### WHAT YOU SHOULD DO
Search the data for the string "항혈전제" and copy each line in which it appears.

### DATA EXTRACTS
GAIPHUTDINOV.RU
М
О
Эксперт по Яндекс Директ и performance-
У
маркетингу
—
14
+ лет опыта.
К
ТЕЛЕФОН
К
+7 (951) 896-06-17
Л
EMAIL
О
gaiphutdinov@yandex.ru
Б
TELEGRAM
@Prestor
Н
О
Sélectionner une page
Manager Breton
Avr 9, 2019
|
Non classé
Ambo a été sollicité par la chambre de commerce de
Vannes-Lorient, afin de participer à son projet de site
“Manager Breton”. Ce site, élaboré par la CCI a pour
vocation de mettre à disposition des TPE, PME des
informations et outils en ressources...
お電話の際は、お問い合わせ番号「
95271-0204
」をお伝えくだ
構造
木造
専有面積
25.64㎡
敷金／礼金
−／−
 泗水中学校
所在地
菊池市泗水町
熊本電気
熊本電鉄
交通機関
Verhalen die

* * *

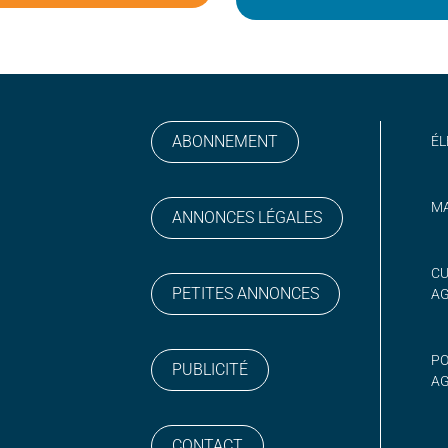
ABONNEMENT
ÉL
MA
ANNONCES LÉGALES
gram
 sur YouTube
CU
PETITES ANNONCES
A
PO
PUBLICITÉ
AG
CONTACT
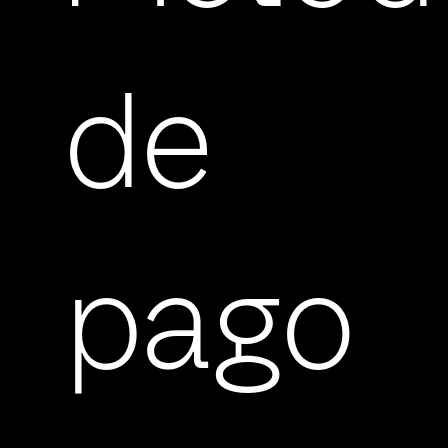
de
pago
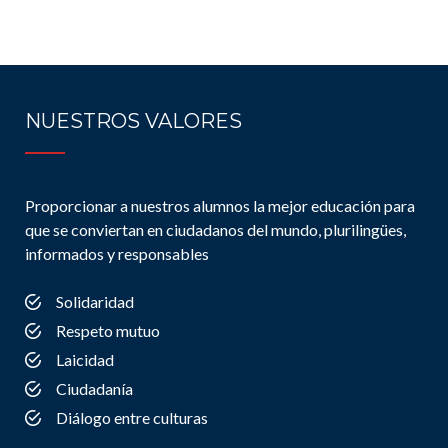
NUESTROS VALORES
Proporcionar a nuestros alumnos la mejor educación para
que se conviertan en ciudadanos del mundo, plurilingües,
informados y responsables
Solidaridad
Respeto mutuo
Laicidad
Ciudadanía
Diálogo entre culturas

* * *

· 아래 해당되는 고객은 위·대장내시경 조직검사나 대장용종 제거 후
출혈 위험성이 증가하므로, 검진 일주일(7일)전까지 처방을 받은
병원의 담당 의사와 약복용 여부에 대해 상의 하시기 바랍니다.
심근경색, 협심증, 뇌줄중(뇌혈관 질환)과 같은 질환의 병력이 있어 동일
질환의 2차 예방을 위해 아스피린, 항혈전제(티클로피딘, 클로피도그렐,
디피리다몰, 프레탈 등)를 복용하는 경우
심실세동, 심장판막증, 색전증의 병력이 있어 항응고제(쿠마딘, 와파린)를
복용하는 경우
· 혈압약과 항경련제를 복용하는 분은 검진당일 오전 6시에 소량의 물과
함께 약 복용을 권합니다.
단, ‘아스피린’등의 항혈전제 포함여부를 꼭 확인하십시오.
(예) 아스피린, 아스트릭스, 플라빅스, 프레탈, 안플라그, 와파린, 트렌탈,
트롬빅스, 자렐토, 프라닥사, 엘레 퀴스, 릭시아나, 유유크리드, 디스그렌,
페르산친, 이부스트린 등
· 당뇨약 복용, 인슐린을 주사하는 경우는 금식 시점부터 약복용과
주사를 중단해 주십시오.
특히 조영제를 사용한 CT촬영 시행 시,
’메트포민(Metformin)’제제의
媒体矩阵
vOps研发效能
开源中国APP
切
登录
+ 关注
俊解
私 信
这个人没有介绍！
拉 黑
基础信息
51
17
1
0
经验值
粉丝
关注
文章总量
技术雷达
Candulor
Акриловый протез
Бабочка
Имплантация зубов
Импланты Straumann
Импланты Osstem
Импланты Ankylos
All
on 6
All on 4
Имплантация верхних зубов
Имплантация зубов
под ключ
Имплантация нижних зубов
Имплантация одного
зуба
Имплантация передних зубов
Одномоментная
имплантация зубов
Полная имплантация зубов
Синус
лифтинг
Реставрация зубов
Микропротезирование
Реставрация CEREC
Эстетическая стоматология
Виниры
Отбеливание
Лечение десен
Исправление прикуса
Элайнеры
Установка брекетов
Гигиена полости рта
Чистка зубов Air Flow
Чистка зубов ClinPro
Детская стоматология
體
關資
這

### FINISHED TASK
질환의 2차 예방을 위해 아스피린, 항혈전제(티클로피딘, 클로피도그렐,
단, ‘아스피린’등의 항혈전제 포함여부를 꼭 확인하십시오.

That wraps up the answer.